The noise, sights and smells of the battle jump from the pages. Beautifully paced, Martin Windrow is fair and even-handed to all participants. He clearly states where there are conflicting accounts and carefully explains the sources and logic of his own views.

While the losses on the French side (of which many were non French legionnaires and locally recruited Vietnamese and hill-tribe troops) were appalling to the modern reader, the losses of the Vietnamese communist troops were very much worse. Windrow makes clear that crude WW1 type "human wave" tactics used by the Vietnamese units under General Giap almost won, or, at least, extended the battle for the French. (To be fair to Giap, who was receiving Chinese advice, the Chinese had also used the same bloody tactics in Korea - but Giap did not have the huge numbers of replacement soldiers that the Chinese could rely upon). Even with Chinese support, General Giap was expending soldiers, equipment and ammunition at a rate the Vietnamese recruitment, training and logistics could barely match. General Giap may have won the battle, but it was at a huge and painful cost to the fledgling Vietnamese army.

Giap meanwhile learned many lessons and went on to hone his military skills against the might of the USA. The Americans also studied Dien Ben Phu, but erroneously concluded that it was only a matter of logistics and matériel that had lost the battle for the French. This fails to identify the importance of both the willingness of the army to fight, and the willingness of the battling nation to accept the financial costs and human losses. In the end the Vietnamese had a greater supply of these vital attributes than the French, and eventually the Americans.

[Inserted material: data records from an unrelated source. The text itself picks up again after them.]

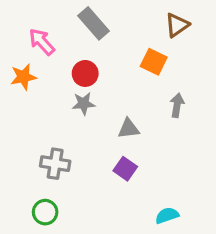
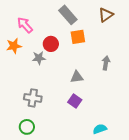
gray rectangle: (94, 23) -> (68, 15), moved
orange square: (154, 62) -> (78, 37), moved, turned -35
gray star: (83, 104) -> (39, 58), moved

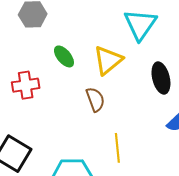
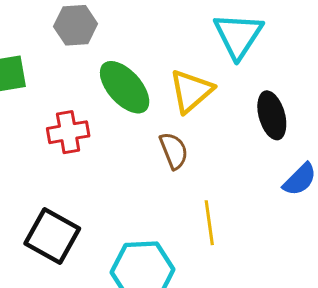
green ellipse: (64, 56) -> (125, 87), size x1.6

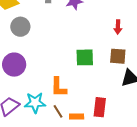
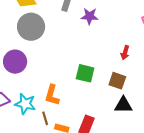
gray circle: (20, 27) -> (31, 27), size x1.4

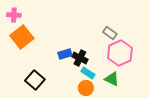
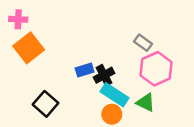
black cross: (80, 58) -> (104, 75), turned 35
cyan rectangle: (88, 73) -> (114, 95), size x1.5

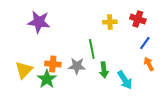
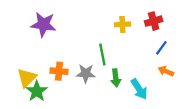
red cross: (138, 19) -> (154, 21), turned -35
orange arrow: (149, 64) -> (166, 71), turned -40
green star: (47, 79) -> (37, 91), moved

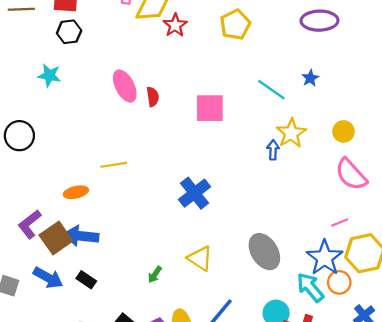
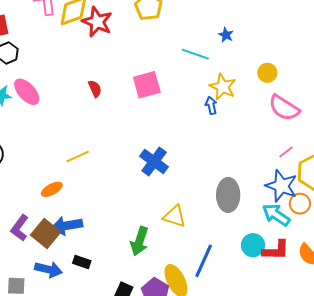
red star: (175, 25) -> (97, 22), size x1.4
pink ellipse: (125, 86) -> (27, 92), moved
gray ellipse: (264, 252) -> (228, 195), turned 48
green arrow: (155, 275) -> (139, 241), size x1.8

Martin Windrow shows the core of this Vietnamese strength, and identifies piece by piece the comparative weaknesses and mistakes of the French which eventually caused them to surrender.

The implications of the book suggests that if France had planned for and managed better air supply, bombing and ground support operations from the start (possibly with better planned support from the USA), the outcome in this single battle might possibly have being different, but Windrow also shows that whether this would have made any difference to Vietnam in the long term is very doubtful. He shows that the Vietnamese were always prepared for a very long war, and by 1954 the French public were already sick of the military losses and the expense of fighting the war.

The French Army were also convinced that simple lack of political will lost them both the battle and the war. As later in Algeria, the cry went up: "We were betrayed".

An excellent piece of historical research and analysis. Well worth buying.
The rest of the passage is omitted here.